Aguas abajo la situación cambia por completo; y no por culpa de la orografía, que ésta es virtualmente la misma antes y después de la presa, sino gracias a que el Sorbe, liberado al fin del dogal que le atenazara, da rienda suelta a sus caudales sin más limitaciones que las secularmente impuestas por la naturaleza... eso sí, pagando por su libertad el tributo de una última ignominia al verse obligado a abandonar la presa en forma de amplio surtidor que dispersas sus aguas en todas direcciones antes de que éstas tengan ocasión de reunirse de nuevo en su ancestral y recobrado cauce. Un aliviadero, en esta ocasión abierto, proporciona una segunda y más digna vía de escape al inquieto caudal del humillado Sorbe, que de esta manera verá reparado, al menos en parte, su lastimado orgullo.
El Sorbe tras abandonar la
presa
Más allá del pie de la presa, apenas recuperado su camino secular, el Sorbe parece como si quisiera ocultarse del impertinente viajero avergonzado por la humillación sufrida; y realmente lo logra gracias a la complicidad de una espesa cortina de árboles que, no contentos con poblar sus estrechas riberas, invaden el propio lecho del río levantando una auténtica y eficaz barrera vegetal que impide vislumbrar lo que ocurre más allá de ese punto. En realidad el viajero supone que, incapaces de medrar en la dura e inhóspita pizarra de las laderas, los árboles han arraigado donde buenamente han podido; nada de misterio hay en ello, pero no obstante la impresión es tan vívida que, pese a todo, le cuesta trabajo creer que no haya nada de voluntario en este curioso y peculiar fenómeno.

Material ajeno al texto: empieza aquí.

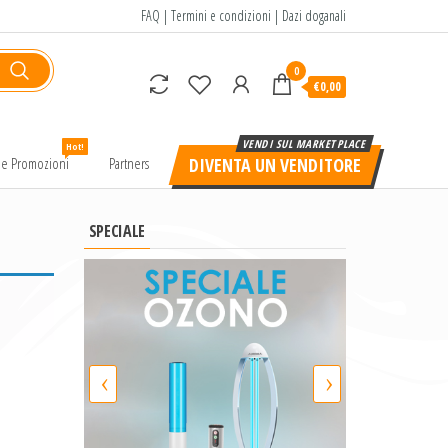
FAQ
|
Termini e condizioni
|
Dazi doganali
0
€0,00
Hot!
e e Promozioni
Partners
DIVENTA UN VENDITORE
SPECIALE
‹
›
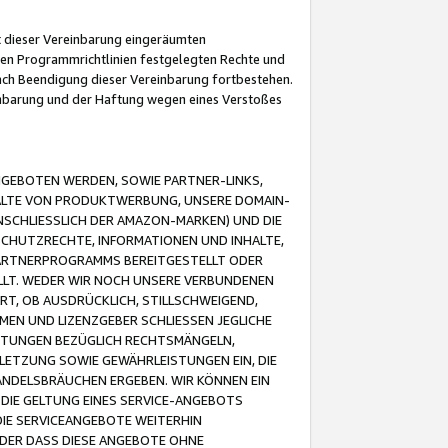
it dieser Vereinbarung eingeräumten
 den Programmrichtlinien festgelegten Rechte und
 nach Beendigung dieser Vereinbarung fortbestehen.
einbarung und der Haftung wegen eines Verstoßes
GEBOTEN WERDEN, SOWIE PARTNER-LINKS,
ALTE VON PRODUKTWERBUNG, UNSERE DOMAIN-
SCHLIESSLICH DER AMAZON-MARKEN) UND DIE
SCHUTZRECHTE, INFORMATIONEN UND INHALTE,
PARTNERPROGRAMMS BEREITGESTELLT ODER
ELLT. WEDER WIR NOCH UNSERE VERBUNDENEN
T, OB AUSDRÜCKLICH, STILLSCHWEIGEND,
MEN UND LIZENZGEBER SCHLIESSEN JEGLICHE
ISTUNGEN BEZÜGLICH RECHTSMÄNGELN,
LETZUNG SOWIE GEWÄHRLEISTUNGEN EIN, DIE
ANDELSBRÄUCHEN ERGEBEN. WIR KÖNNEN EIN
 DIE GELTUNG EINES SERVICE-ANGEBOTS
IE SERVICEANGEBOTE WEITERHIN
ODER DASS DIESE ANGEBOTE OHNE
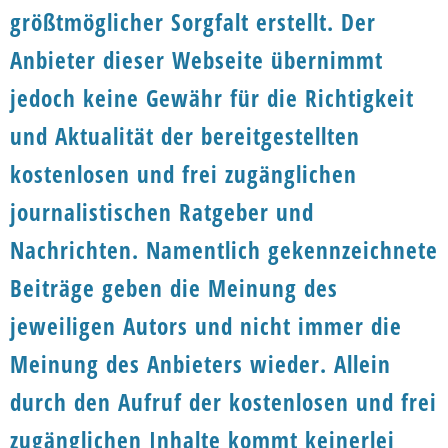
größtmöglicher Sorgfalt erstellt. Der
Anbieter dieser Webseite übernimmt
jedoch keine Gewähr für die Richtigkeit
und Aktualität der bereitgestellten
kostenlosen und frei zugänglichen
journalistischen Ratgeber und
Nachrichten. Namentlich gekennzeichnete
Beiträge geben die Meinung des
jeweiligen Autors und nicht immer die
Meinung des Anbieters wieder. Allein
durch den Aufruf der kostenlosen und frei
zugänglichen Inhalte kommt keinerlei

Tras hacer las fotografías de rigor, que no es cuestión de desaprovechar la oportunidad que se le brinda, el viajero procederá a descender por la escalera que conduce hasta el pie de la presa. Ésta, al contrario de lo que ocurre con las vecinas de Beleña y Alcorlo, está construida con hormigón y no con simple tierra, aunque lo modesto de sus dimensiones hace que carezca de toda espectacularidad. Desde allí abajo la vista no es esencialmente distinta de la que pudiera disfrutar desde arriba, por lo que el viajero centrará su atención en la posibilidad de descender por la ribera siquiera hasta los árboles que de forma tan eficaz velan el curso del río... empeño inútil, puesto que no existe el menor sendero que permita llegar hasta allí, sino tan sólo una escarpada orilla por la que resultaría imposible caminar con un mínimo de seguridad. De esta manera, y a pesar de que serán apenas unos cien metros los que le separan de su objetivo, tendrá que renunciar muy a su pesar a alcanzarlo.
Lamentándose de no poder recorrer el río en ninguno de los dos sentidos, y visto que poco más es lo que puede hacer allí, el viajero se volverá sobre sus pasos abandonando el recoleto y apacible rincón que tanto le ha agradado. Bajo el fuerte sol la cuesta arriba se le hace un tanto pesada, tiempo que aprovecha para meditar acerca del peligro que corre este lugar de quedar inundado ante la amenaza conjunta de la avidez madrileña y la insensibilidad de unos ingenieros capaces de arrasar sin el menor escrúpulo cualquier paraíso natural que tenga la desgracia de ponérseles por delante. Y así, mientras alcanza finalmente su vehículo, antes de que abandone definitivamente la zona formulará mentalmente un deseo: el de que jamás sea construida allí ninguna presa. Que por fortuna, habría de cumplirse.